Very low .95 mAP
See original GitHub issueWhen training on custom dataset I have very low .95 mAP. Dataset contains 1k images with only one class, every mask about 2-3 bigger than masks in #270 .
Output:
[ 4] 1870 || B: 1.221 | C: 1.279 | M: 1.798 | S: 0.011 | I: 0.075 | T: 4.384 || ETA: 14 days, 15:51:55 || timer: 0.533
| all | .50 | .55 | .60 | .65 | .70 | .75 | .80 | .85 | .90 | .95 |
-------+-------+-------+-------+-------+-------+-------+-------+-------+-------+-------+-------+
box | 58.71 | 96.89 | 94.81 | 93.38 | 87.18 | 82.01 | 71.20 | 44.11 | 15.30 | 2.17 | 0.02 |
mask | 66.74 | 96.83 | 95.80 | 94.80 | 93.55 | 90.20 | 81.55 | 69.25 | 39.94 | 5.52 | 0.01 |
-------+-------+-------+-------+-------+-------+-------+-------+-------+-------+-------+-------+
[148] 55870 || B: 0.205 | C: 0.350 | M: 0.775 | S: 0.004 | I: 0.020 | T: 1.425 || ETA: 14 days, 9:46:30 || timer: 0.550
| all | .50 | .55 | .60 | .65 | .70 | .75 | .80 | .85 | .90 | .95 |
-------+-------+-------+-------+-------+-------+-------+-------+-------+-------+-------+-------+
box | 83.06 | 98.93 | 98.93 | 98.93 | 98.93 | 98.64 | 97.27 | 93.84 | 82.90 | 56.11 | 6.11 |
mask | 81.25 | 98.73 | 98.73 | 98.73 | 98.73 | 97.63 | 96.36 | 92.71 | 80.47 | 49.64 | 0.77 |
-------+-------+-------+-------+-------+-------+-------+-------+-------+-------+-------+-------+
[348] 130870 || B: 0.226 | C: 0.338 | M: 0.780 | S: 0.004 | I: 0.028 | T: 1.375 || ETA: 13 days, 17:12:51 || timer: 0.520
| all | .50 | .55 | .60 | .65 | .70 | .75 | .80 | .85 | .90 | .95 |
-------+-------+-------+-------+-------+-------+-------+-------+-------+-------+-------+-------+
box | 83.43 | 98.93 | 98.93 | 98.93 | 98.67 | 97.66 | 97.66 | 95.17 | 84.29 | 55.45 | 8.59 |
mask | 82.08 | 98.73 | 98.73 | 98.73 | 98.73 | 98.59 | 97.55 | 93.88 | 81.99 | 52.20 | 0.71 |
-------+-------+-------+-------+-------+-------+-------+-------+-------+-------+-------+-------+
After ~50k iterations Mask Loss is jumping (up/down) beetwen 0.7 - 0.9 I tried yolact/yolact++ with 550/700px size on default config.
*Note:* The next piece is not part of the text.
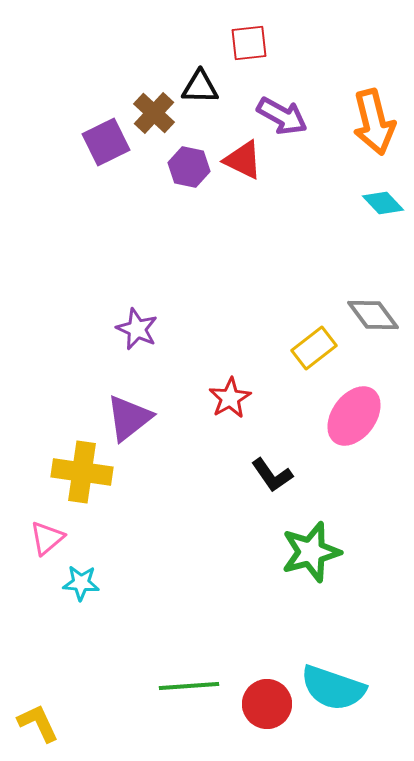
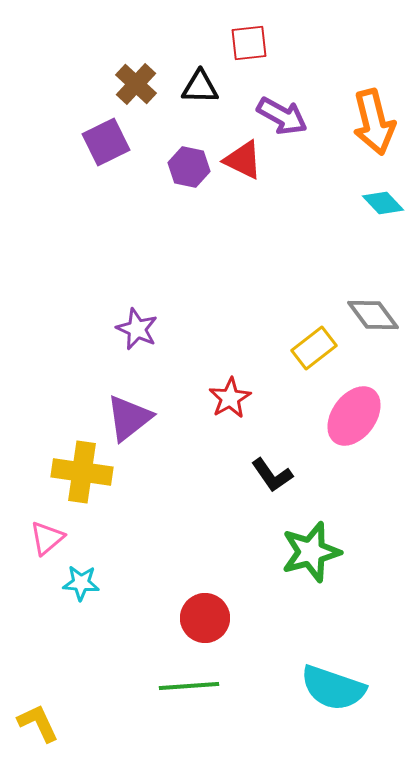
brown cross: moved 18 px left, 29 px up
red circle: moved 62 px left, 86 px up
I thought, may be it’s because of mask size, but sizes in #270 was even smaller and results much better. Results with MaskRCNN also is much higher.
What can I try to do to make .95 mAP higher?
Issue Analytics
- State:
- Created 4 years ago
- Reactions:2
- Comments:7 (3 by maintainers)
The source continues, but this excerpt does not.